THE PROBLEM: The stretch from the line with "şirketi ile hiçbir" through the line with "hazırladığımız makaleler paylaşılmaktadır." in the records below: write it out exactly, and nothing else.

BEGIN SOURCE RECORDS

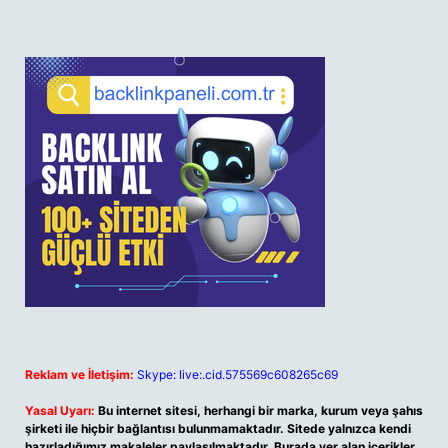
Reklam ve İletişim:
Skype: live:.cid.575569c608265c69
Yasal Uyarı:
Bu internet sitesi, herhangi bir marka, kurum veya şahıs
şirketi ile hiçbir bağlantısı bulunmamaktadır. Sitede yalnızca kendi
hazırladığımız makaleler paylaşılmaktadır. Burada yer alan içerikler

END SOURCE RECORDS
BEGIN SOURCE RECORDS

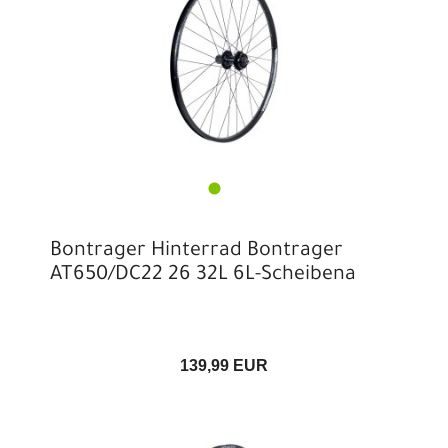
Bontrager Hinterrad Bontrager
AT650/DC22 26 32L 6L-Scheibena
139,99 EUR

END SOURCE RECORDS

ANSWER SECTION:
şirketi ile hiçbir bağlantısı bulunmamaktadır. Sitede yalnızca kendi
hazırladığımız makaleler paylaşılmaktadır. Burada yer alan içerikler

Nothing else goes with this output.